Start of Material provided

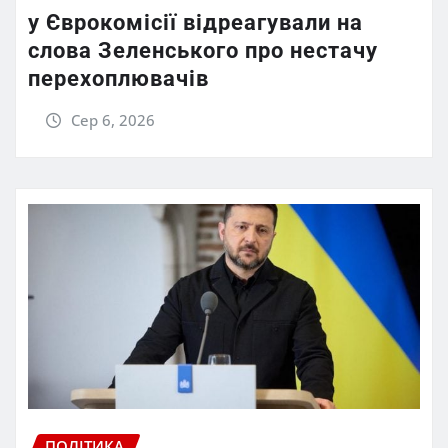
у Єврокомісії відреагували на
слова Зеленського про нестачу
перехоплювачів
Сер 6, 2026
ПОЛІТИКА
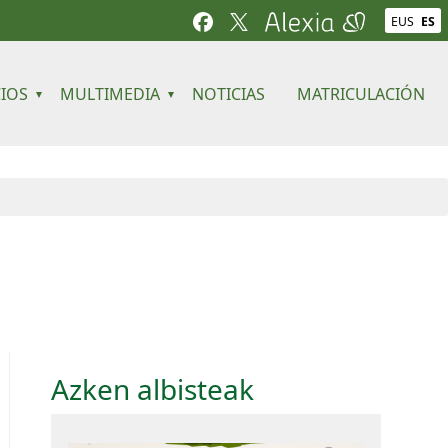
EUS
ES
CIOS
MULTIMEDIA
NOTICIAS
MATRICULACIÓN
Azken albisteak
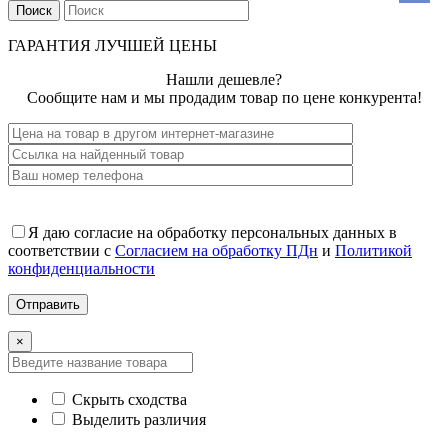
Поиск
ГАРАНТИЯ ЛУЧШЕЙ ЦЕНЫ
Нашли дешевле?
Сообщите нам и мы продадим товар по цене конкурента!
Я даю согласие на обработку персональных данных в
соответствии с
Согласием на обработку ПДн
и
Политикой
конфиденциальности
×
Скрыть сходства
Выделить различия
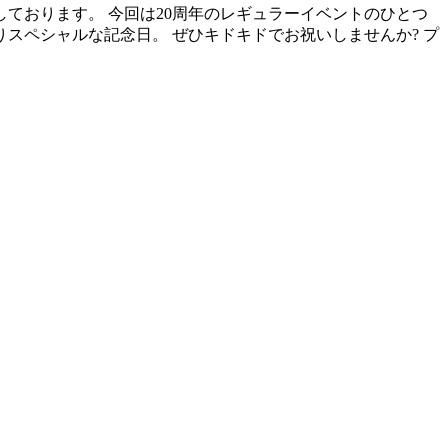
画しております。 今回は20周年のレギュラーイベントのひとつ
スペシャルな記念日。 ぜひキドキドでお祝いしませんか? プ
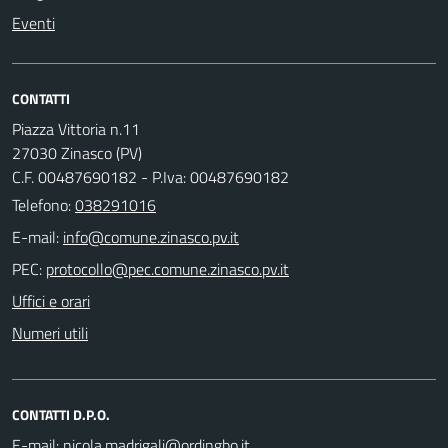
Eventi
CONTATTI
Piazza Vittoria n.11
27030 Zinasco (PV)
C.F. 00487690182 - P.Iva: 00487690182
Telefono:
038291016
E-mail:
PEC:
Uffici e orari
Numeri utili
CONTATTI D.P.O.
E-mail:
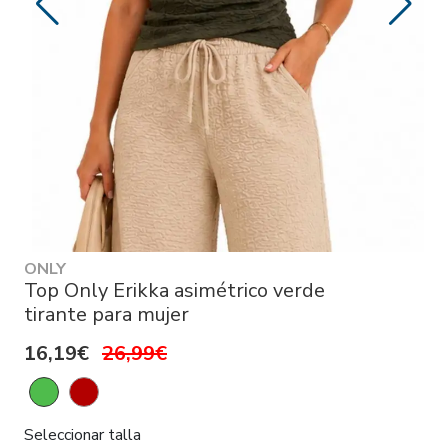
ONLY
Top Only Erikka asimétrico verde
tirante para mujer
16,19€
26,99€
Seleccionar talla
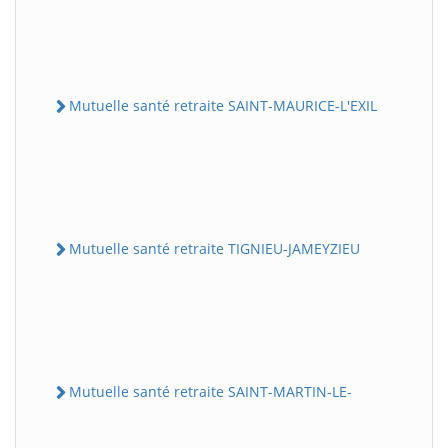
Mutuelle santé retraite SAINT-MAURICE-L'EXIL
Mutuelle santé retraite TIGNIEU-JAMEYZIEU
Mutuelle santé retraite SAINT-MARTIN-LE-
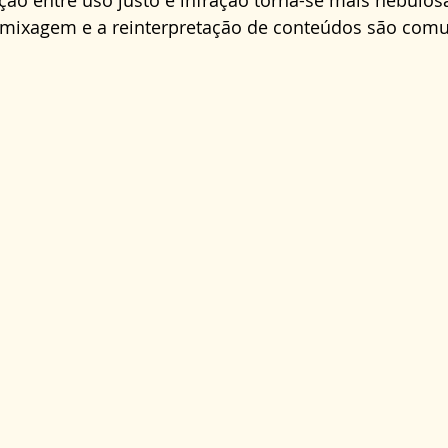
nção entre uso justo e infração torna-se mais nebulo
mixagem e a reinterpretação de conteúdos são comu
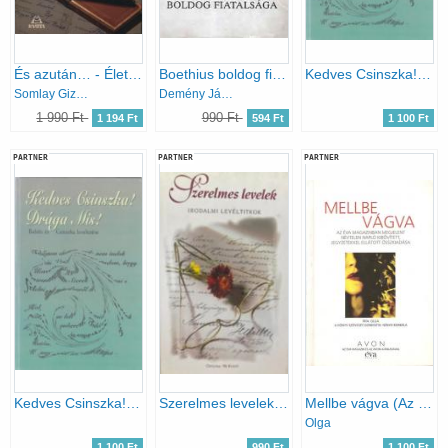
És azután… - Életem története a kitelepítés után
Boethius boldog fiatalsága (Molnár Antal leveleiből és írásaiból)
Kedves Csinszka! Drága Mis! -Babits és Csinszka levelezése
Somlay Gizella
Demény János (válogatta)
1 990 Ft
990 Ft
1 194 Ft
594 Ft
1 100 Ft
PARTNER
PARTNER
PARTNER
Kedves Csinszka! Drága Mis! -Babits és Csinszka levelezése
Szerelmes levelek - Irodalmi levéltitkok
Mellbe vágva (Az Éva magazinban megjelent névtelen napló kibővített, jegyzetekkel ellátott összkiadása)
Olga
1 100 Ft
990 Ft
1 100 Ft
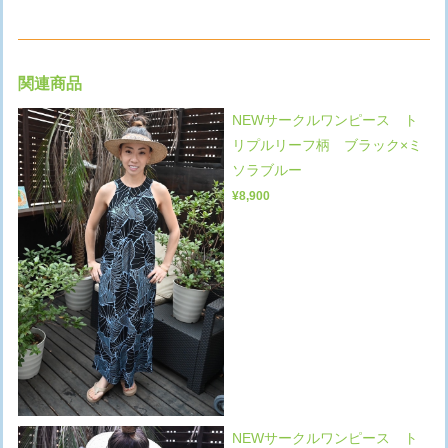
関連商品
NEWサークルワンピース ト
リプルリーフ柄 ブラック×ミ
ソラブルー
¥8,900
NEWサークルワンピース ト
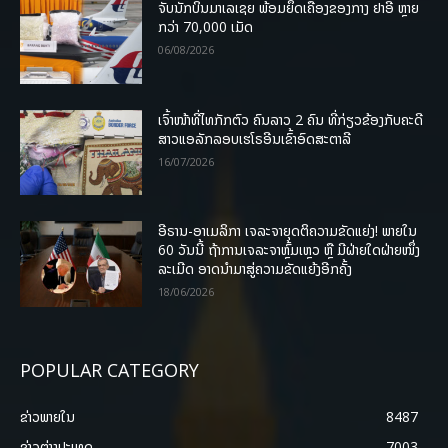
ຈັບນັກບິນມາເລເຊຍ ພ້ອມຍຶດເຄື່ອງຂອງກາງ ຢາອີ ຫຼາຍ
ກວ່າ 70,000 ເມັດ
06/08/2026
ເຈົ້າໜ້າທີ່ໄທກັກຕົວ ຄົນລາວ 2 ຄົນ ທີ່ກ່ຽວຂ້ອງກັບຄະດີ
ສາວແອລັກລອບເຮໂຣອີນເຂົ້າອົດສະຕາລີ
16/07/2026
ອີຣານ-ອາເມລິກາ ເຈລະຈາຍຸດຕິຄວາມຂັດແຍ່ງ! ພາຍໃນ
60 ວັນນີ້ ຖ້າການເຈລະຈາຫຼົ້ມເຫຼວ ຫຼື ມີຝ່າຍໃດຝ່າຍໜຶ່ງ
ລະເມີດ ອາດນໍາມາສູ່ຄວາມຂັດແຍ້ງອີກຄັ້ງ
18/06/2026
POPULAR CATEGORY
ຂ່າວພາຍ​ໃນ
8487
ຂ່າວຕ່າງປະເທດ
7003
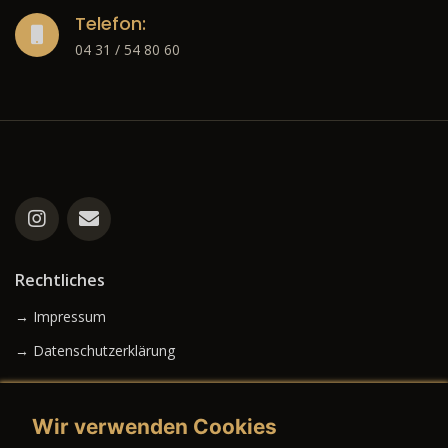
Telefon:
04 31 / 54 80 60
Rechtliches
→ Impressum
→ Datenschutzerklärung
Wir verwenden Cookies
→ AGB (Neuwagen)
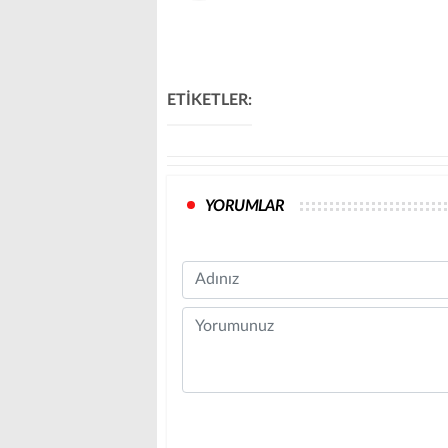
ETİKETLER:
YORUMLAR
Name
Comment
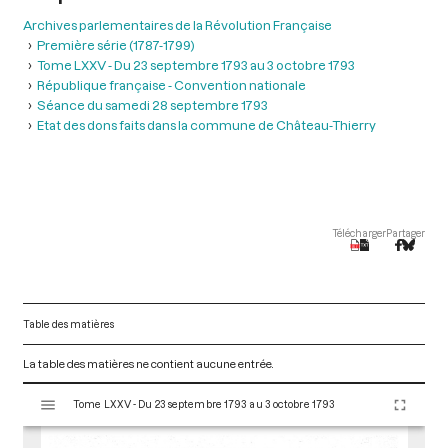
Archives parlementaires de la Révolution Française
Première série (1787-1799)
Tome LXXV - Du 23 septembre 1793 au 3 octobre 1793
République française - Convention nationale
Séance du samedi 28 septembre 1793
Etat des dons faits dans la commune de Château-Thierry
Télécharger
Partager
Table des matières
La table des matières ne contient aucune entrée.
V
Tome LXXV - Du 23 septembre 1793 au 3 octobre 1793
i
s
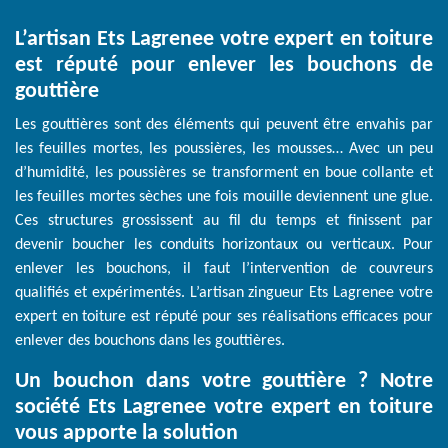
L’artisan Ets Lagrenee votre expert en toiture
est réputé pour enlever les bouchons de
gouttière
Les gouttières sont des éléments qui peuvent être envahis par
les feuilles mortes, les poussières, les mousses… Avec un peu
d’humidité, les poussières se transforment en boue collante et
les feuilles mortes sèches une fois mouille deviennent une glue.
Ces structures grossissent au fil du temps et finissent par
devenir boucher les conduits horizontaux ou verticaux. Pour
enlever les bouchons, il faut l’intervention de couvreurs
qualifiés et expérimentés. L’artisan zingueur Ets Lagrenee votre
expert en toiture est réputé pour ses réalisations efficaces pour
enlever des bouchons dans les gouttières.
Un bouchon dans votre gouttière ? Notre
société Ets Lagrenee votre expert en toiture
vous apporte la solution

End of Material provided
Start of Material provided

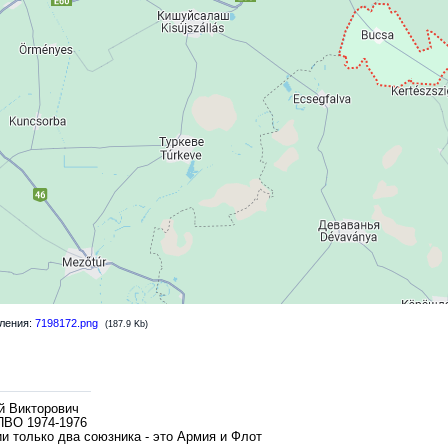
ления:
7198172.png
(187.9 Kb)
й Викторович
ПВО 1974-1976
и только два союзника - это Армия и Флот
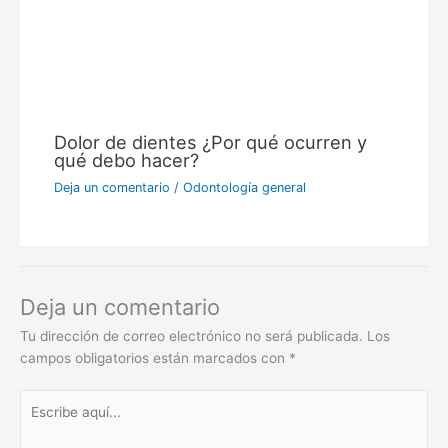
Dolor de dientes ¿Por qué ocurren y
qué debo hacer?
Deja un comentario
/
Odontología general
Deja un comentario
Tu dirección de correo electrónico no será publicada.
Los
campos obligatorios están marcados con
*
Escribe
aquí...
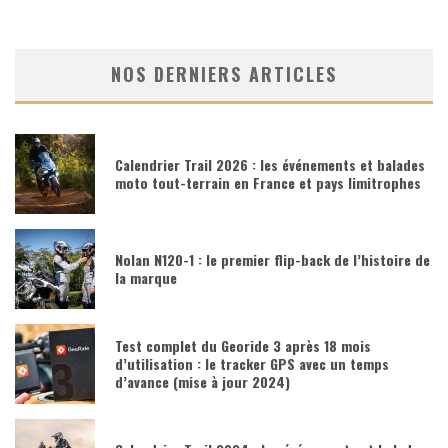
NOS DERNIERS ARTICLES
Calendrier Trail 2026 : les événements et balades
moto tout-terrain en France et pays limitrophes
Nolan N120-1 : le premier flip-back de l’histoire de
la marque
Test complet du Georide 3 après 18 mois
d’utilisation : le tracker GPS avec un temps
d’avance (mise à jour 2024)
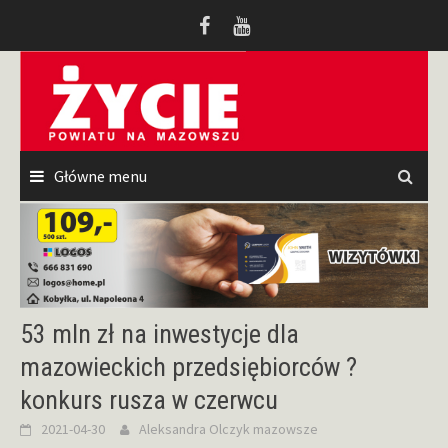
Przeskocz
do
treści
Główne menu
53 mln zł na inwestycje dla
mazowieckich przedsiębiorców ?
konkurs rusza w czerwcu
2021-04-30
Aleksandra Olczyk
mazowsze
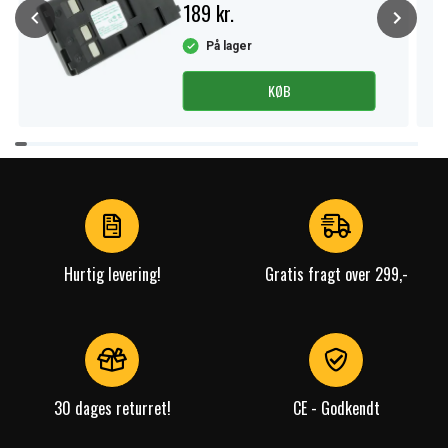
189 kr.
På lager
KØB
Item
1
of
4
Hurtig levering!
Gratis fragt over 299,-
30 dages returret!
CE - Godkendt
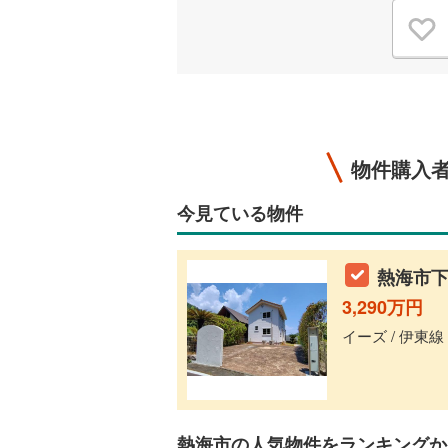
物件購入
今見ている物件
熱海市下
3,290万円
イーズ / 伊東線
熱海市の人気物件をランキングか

End of Material provided

Problem details:
Extract every line of the records above that contains the word "retraite".

Task response:
Mutuelle santé retraite SAINT-MAURICE-L'EXIL
Mutuelle santé retraite TIGNIEU-JAMEYZIEU
Mutuelle santé retraite SAINT-MARTIN-LE-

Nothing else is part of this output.